I haven’t written a repair oriented post in quite a while. I figured I’d better document this one while it was still fresh in my mind.
The problem was a Stern CPU board out of a Spiderman that was draining the battery quickly. This era of board is Stern’s SAM system that was used from Pirates of the Caribbean until Wrestlemania, which was the debut of the Spike system.
A quickly draining battery usually involves the board’s clock or RAM. These are what the battery supplies power to when the game is powered off. The area we’re interested in is this section of the CPU board schematics:
We’re interested in the path from B1 at the upper left to the clock at U43 and the RAM at U11. If you follow the output from the battery you can see it goes through a a couple of resistors and a blocking diode on its way to the clock and RAM. You can check that voltage is getting from the battery to U43 and U11 with a volt meter. With the power off, put the black lead somewhere on ground (a strap, metal portion of the backbox, or ground area of the CPU board) and put the red lead on Test Point 11. You should get around 3v. You can then move the red lead to the legs of R211, D24, and R212. You’ll see a voltage drop across D24 of about 0.6v, this is normal. Continue with the red lead and check Pin 8 of U43 and Pin 32 of the RAM. You should see about 2.4v. Also check both sides of D25. You should see voltage on one side and no voltage on the other. If this all checks good, then your problem isn’t with a component leading up to U43 or U11.
One thing you may not be aware of is Stern games have a clock. Stern games don’t seem to utilize the clock like Williams’ games from the WPC era, so most people don’t bother to set the clock or pay attention to it. But it is there running all the time. When the game is powered off it is running off the battery. You can access and set the clock in the menu under Utilities -> Time.
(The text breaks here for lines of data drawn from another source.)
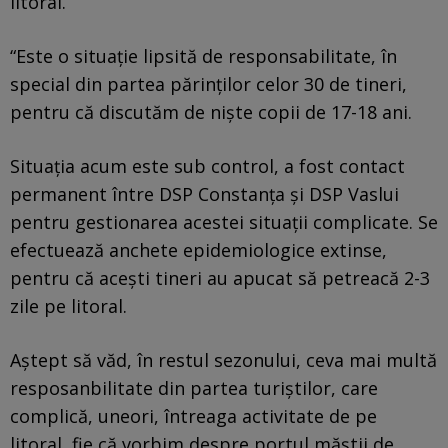
litoral.
“Este o situaţie lipsită de responsabilitate, în
special din partea părinţilor celor 30 de tineri,
pentru că discutăm de nişte copii de 17-18 ani.
Situaţia acum este sub control, a fost contact
permanent între DSP Constanţa şi DSP Vaslui
pentru gestionarea acestei situaţii complicate. Se
efectuează anchete epidemiologice extinse,
pentru că aceşti tineri au apucat să petreacă 2-3
zile pe litoral.
Aştept să văd, în restul sezonului, ceva mai multă
resposanbilitate din partea turiştilor, care
complică, uneori, întreaga activitate de pe
litoral, fie că vorbim despre portul măştii de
In this case, when I went to the Time menu to set the clock it would go through the settings and when I made the final change to update the time it would output gibberish as the current time. This lead me to believe something was wrong with the clock chip itself.
I decided my first point of attack would be the clock IC at U43. It is a a surface mount DS1302. It is an SOIC-8 150 mil package. Make sure you get the 150 mil package, not 208 as 208 will be too wide. The part number I found for a replacement is DS1302Z+. I ordered the part from mouser.com.
Don’t get intimidated by surface mount components. If you have a good temperature controlled soldering iron you can work on them at this size. I used Chipquik to remove the clock IC. Chipquik lets you remove components with low heat and minimal risk to the board. A vacuum solder extractor helps remove any left over solder after the chip comes loose.
After replacing the clock chip, all is good. The clock set correctly, keeps time when powered on or off, and the battery no longer drains.